/---

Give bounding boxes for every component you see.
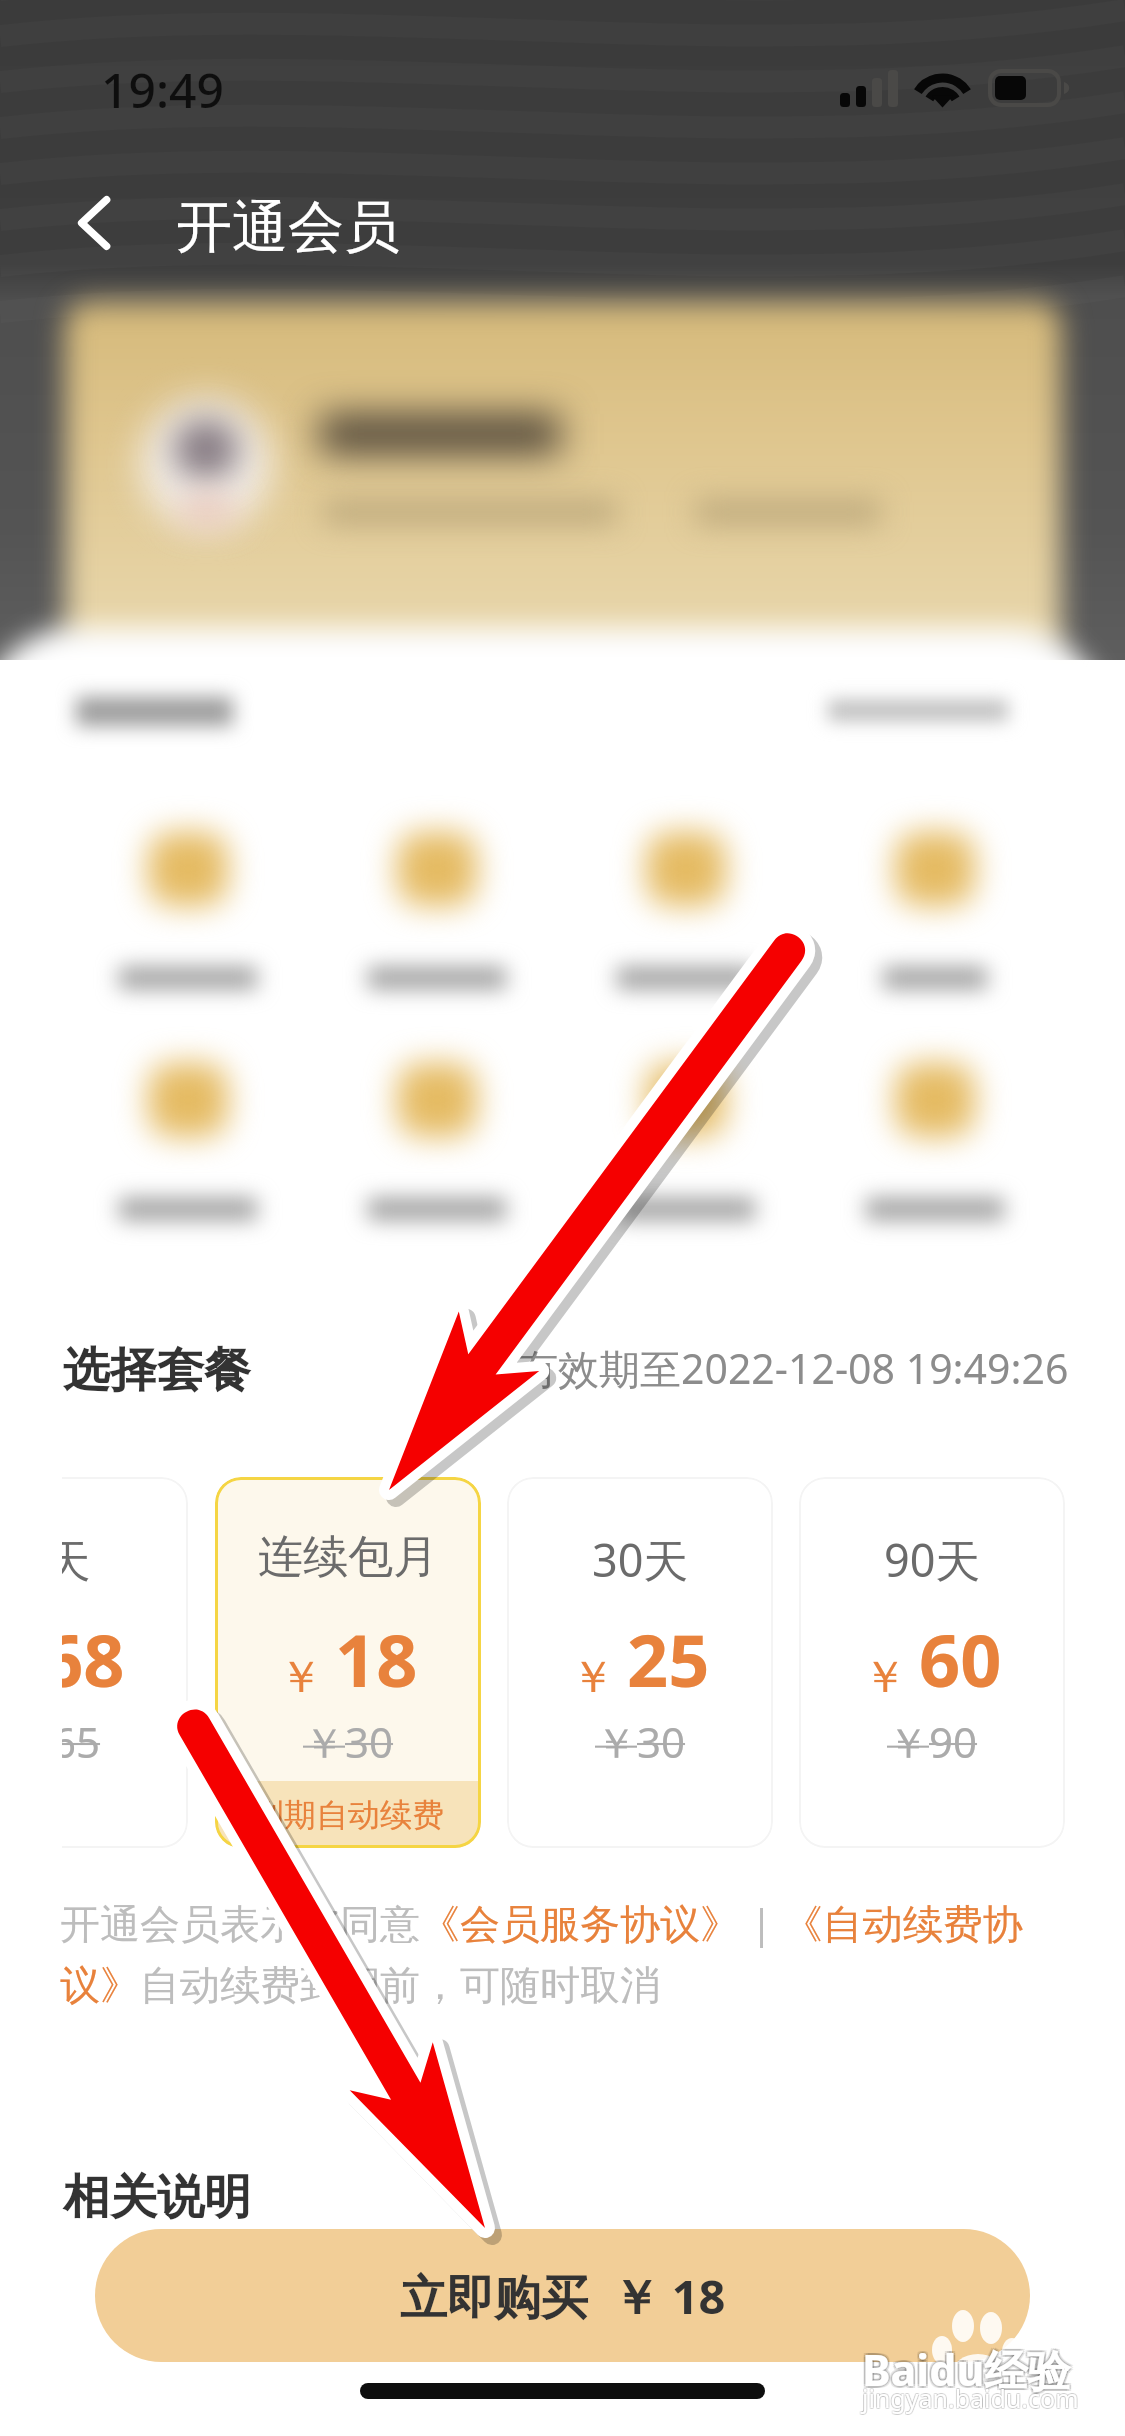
staticText: 选择套餐 [63, 1341, 251, 1400]
staticText: 相关说明 [63, 2168, 251, 2227]
button[interactable]: 5天 [62, 1477, 188, 1848]
staticText: 60 [919, 1610, 1002, 1708]
staticText: Baidu经验 [860, 2342, 1069, 2401]
staticText: 5天 [62, 1529, 91, 1590]
staticText: 开通会员 [176, 192, 400, 263]
staticText: ￥65 [62, 1713, 101, 1770]
staticText: 18 [335, 1610, 418, 1708]
button[interactable]: 到期自动续费 [215, 1477, 481, 1848]
staticText: jingyan.baidu.com [861, 2382, 1078, 2416]
staticText: Baidu经验 [860, 2340, 1069, 2399]
button[interactable]: 30天 [507, 1477, 773, 1848]
staticText: jingyan.baidu.com [863, 2380, 1080, 2414]
staticText: ￥ [571, 1650, 615, 1705]
staticText: Baidu经验 [864, 2340, 1073, 2399]
staticText: jingyan.baidu.com [861, 2380, 1078, 2414]
staticText: ￥30 [303, 1713, 394, 1770]
staticText: jingyan.baidu.com [862, 2382, 1079, 2416]
staticText: Baidu经验 [860, 2338, 1069, 2397]
staticText: 25 [627, 1610, 710, 1708]
staticText: jingyan.baidu.com [862, 2380, 1079, 2414]
staticText: 90天 [884, 1529, 981, 1590]
staticText: jingyan.baidu.com [863, 2381, 1080, 2415]
staticText: Baidu经验 [864, 2342, 1073, 2401]
staticText: 立即购买 ￥ 18 [400, 2264, 726, 2328]
staticText: ￥90 [887, 1713, 978, 1770]
staticText: Baidu经验 [862, 2338, 1071, 2397]
staticText: 连续包月 [258, 1529, 438, 1586]
staticText: jingyan.baidu.com [863, 2382, 1080, 2416]
staticText: Baidu经验 [864, 2338, 1073, 2397]
staticText: 68 [62, 1610, 125, 1708]
staticText: 30天 [592, 1529, 689, 1590]
staticText: 19:49 [101, 57, 224, 122]
staticText: jingyan.baidu.com [861, 2381, 1078, 2415]
staticText: 有效期至2022-12-08 19:49:26 [517, 1340, 1069, 1396]
staticText: jingyan.baidu.com [862, 2381, 1079, 2415]
staticText: ￥ [279, 1650, 323, 1705]
staticText: 到期自动续费 [252, 1795, 444, 1835]
button[interactable]: 立即购买 ￥ 18 [95, 2229, 1030, 2362]
button[interactable]: Back [40, 168, 150, 278]
staticText: Baidu经验 [862, 2342, 1071, 2401]
staticText: Baidu经验 [862, 2340, 1071, 2399]
staticText: ￥30 [595, 1713, 686, 1770]
button[interactable]: 90天 [799, 1477, 1065, 1848]
staticText: ￥ [863, 1650, 907, 1705]
staticText: 开通会员表示您同意《会员服务协议》 | 《自动续费协议》自动续费到期前，可随时取… [60, 1895, 1063, 2010]
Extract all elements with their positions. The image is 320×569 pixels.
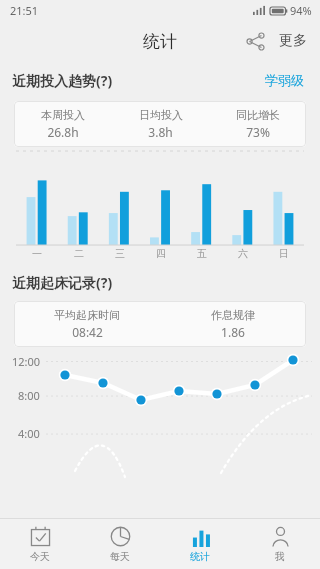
staticText: 3.8h	[148, 124, 173, 140]
staticText: 日均投入	[139, 108, 183, 122]
staticText: 本周投入	[41, 108, 85, 122]
staticText: 73%	[246, 124, 270, 140]
staticText: 学弱级	[265, 72, 304, 88]
staticText: 统计	[143, 31, 177, 52]
button[interactable]: 学弱级	[261, 68, 308, 92]
staticText: 日	[279, 247, 289, 260]
button[interactable]: Share	[239, 25, 271, 57]
staticText: 六	[238, 247, 248, 260]
staticText: 二	[74, 247, 84, 260]
staticText: 12:00	[12, 354, 41, 369]
staticText: 三	[115, 247, 125, 260]
staticText: 作息规律	[211, 308, 255, 322]
staticText: 26.8h	[47, 124, 79, 140]
button[interactable]: 本周投入	[14, 101, 306, 147]
button[interactable]: 更多	[275, 26, 311, 56]
staticText: 每天	[110, 550, 130, 563]
staticText: 同比增长	[236, 108, 280, 122]
staticText: 五	[197, 247, 207, 260]
staticText: 统计	[190, 550, 210, 563]
staticText: 8:00	[18, 388, 40, 403]
staticText: 4:00	[18, 426, 40, 441]
button[interactable]: 每天	[80, 519, 160, 569]
staticText: 94%	[290, 3, 312, 18]
staticText: 今天	[30, 550, 50, 563]
staticText: 21:51	[10, 3, 39, 18]
button[interactable]: 平均起床时间	[14, 301, 306, 347]
button[interactable]: 今天	[0, 519, 80, 569]
staticText: 更多	[279, 32, 307, 50]
staticText: 近期起床记录(?)	[12, 273, 113, 292]
staticText: 一	[32, 247, 42, 260]
staticText: 近期投入趋势(?)	[12, 71, 113, 90]
staticText: 1.86	[221, 324, 245, 340]
staticText: 平均起床时间	[54, 308, 120, 322]
staticText: 四	[156, 247, 166, 260]
button[interactable]: 统计	[160, 519, 240, 569]
staticText: 08:42	[72, 324, 103, 340]
staticText: 我	[275, 550, 285, 563]
button[interactable]: 我	[240, 519, 320, 569]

\---

Exercise:
Please copy each line of the records above in which the word "平均起床时间" can be found.

Answer:
button[interactable]: 平均起床时间	[14, 301, 306, 347]
staticText: 平均起床时间	[54, 308, 120, 322]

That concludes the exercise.